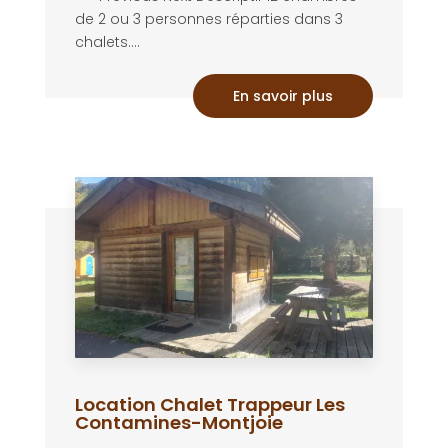
de 2 ou 3 personnes réparties dans 3
chalets....
En savoir plus
Location Chalet Trappeur Les
Contamines-Montjoie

::::::::::

# What the task requires:
Return all of the records above exactly as written. Omit each picture.

# Written answer:
de 2 ou 3 personnes réparties dans 3
chalets....
En savoir plus
Location Chalet Trappeur Les
Contamines-Montjoie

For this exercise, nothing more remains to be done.